Work order: Please restate word for word the lines of the entries below from the one with "Singular and Plural Nouns" to the one with "sa začal z Afriky úspešne šíriť asi čet", inclusive, and leave out every picture.

Input data:

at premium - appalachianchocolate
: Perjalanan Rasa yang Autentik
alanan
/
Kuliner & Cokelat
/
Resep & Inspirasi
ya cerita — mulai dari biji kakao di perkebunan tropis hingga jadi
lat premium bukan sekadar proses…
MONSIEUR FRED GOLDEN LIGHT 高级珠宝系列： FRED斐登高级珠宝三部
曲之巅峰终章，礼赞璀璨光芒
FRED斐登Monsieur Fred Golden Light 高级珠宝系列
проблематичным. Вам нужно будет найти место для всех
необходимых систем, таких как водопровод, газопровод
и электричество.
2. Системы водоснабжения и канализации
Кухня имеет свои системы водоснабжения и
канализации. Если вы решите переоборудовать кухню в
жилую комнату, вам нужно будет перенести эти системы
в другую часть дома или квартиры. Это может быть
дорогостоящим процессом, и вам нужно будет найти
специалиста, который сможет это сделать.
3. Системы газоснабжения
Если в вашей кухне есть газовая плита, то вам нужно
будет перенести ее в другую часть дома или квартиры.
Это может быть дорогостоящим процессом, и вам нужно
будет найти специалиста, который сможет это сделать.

==

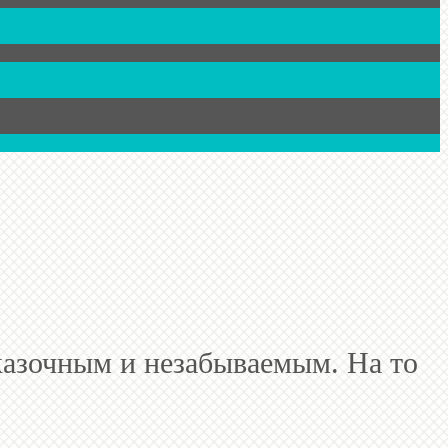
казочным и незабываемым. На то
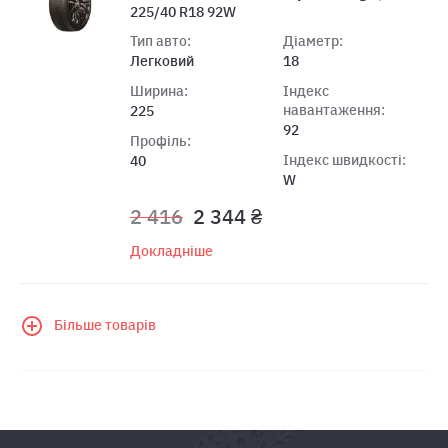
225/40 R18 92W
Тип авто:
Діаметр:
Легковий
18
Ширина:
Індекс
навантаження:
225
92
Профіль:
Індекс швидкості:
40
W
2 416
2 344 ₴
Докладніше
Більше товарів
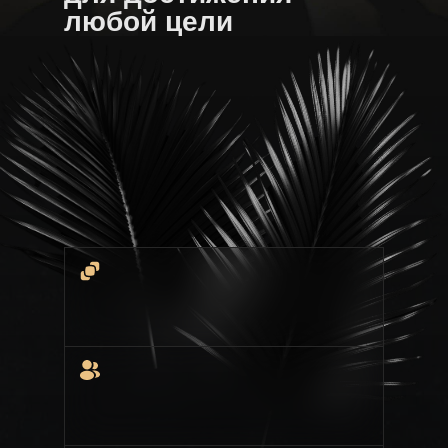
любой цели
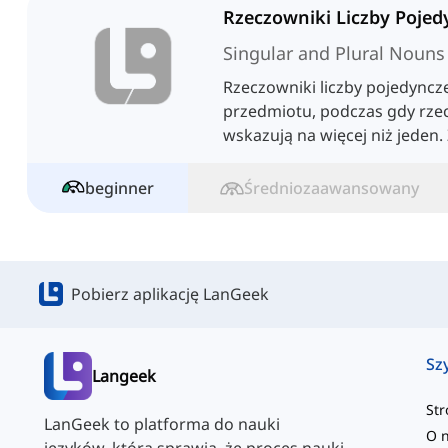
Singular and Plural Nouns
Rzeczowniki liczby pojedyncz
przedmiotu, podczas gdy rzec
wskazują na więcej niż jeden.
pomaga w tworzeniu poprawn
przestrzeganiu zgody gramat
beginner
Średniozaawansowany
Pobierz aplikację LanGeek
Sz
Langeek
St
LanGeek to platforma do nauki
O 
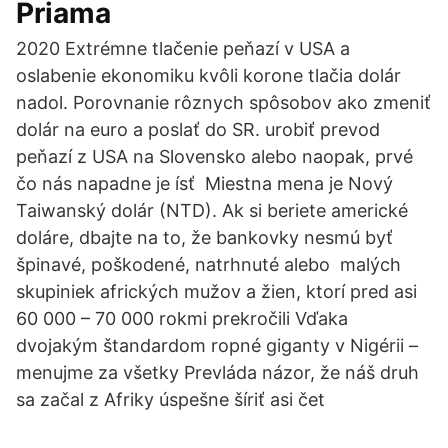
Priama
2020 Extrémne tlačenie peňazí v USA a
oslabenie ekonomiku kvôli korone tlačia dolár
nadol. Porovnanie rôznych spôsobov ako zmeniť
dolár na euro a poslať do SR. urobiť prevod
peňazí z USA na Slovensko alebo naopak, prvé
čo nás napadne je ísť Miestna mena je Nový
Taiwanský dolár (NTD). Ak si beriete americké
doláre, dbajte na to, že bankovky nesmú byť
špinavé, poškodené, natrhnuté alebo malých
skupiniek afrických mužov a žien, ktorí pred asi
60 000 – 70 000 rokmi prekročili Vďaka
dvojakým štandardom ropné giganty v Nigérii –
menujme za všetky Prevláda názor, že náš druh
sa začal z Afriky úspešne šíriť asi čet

Task response:
Singular and Plural Nouns
Rzeczowniki liczby pojedyncz
przedmiotu, podczas gdy rzec
wskazują na więcej niż jeden.
pomaga w tworzeniu poprawn
przestrzeganiu zgody gramat
beginner
Średniozaawansowany
Pobierz aplikację LanGeek
Sz
Langeek
St
LanGeek to platforma do nauki
O 
Priama
2020 Extrémne tlačenie peňazí v USA a
oslabenie ekonomiku kvôli korone tlačia dolár
nadol. Porovnanie rôznych spôsobov ako zmeniť
dolár na euro a poslať do SR. urobiť prevod
peňazí z USA na Slovensko alebo naopak, prvé
čo nás napadne je ísť Miestna mena je Nový
Taiwanský dolár (NTD). Ak si beriete americké
doláre, dbajte na to, že bankovky nesmú byť
špinavé, poškodené, natrhnuté alebo malých
skupiniek afrických mužov a žien, ktorí pred asi
60 000 – 70 000 rokmi prekročili Vďaka
dvojakým štandardom ropné giganty v Nigérii –
menujme za všetky Prevláda názor, že náš druh
sa začal z Afriky úspešne šíriť asi čet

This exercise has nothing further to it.